Barram melirik curiga, sedikit menyeringai. "Dari toilet? Jangan-jangan lo sengaja ngehindar biar nggak ketemu siapa-siapa?" godanya ringan.
Alastar hanya mendengus, enggan menanggapi.
"Udah, udah. Dia cuma lagi nyari alasan buat ngegalau," celetuk Falleo sambil tertawa kecil.
Tawa mereka terhenti sejenak ketika Alastar mengalihkan pandangan ke Alarick, lalu berkata dengan nada yang sulit ditebak, "Dengar-dengar lo balikan sama Frasha. Selamat, Rick."
Alarick mengangguk santai, tapi ada keraguan di matanya melihat reaksi Alastar. "Iya, gue sama Frasha balikan. Thanks, bro."
Alastar terdiam sejenak, lalu mengulurkan tangannya ke arah Alarick, matanya tajam menatap temannya itu. "Bahagia ya, Rick. Lo berhasil dapetin dia lagi. Gue yakin lo bisa jagain dia lebih baik dari sebelumnya."
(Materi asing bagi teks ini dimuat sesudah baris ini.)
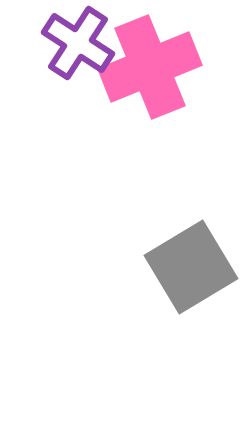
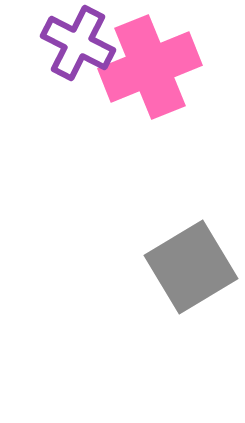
purple cross: rotated 6 degrees counterclockwise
Kalimat itu terdengar seperti ucapan selamat, tapi ada pedih yang terlalu jelas untuk diabaikan. Alarick menyambut uluran tangan Alastar, sedikit tertegun dengan nada tulus yang dibalut kegetiran itu.
Faldo, yang mencoba mencairkan suasana, berseru, "Eh, bentar, bentar. Gue jadi penasaran, Star. Lo beneran udah move on, atau ini semacam ucapan selamat pake diskon rasa sakit hati?"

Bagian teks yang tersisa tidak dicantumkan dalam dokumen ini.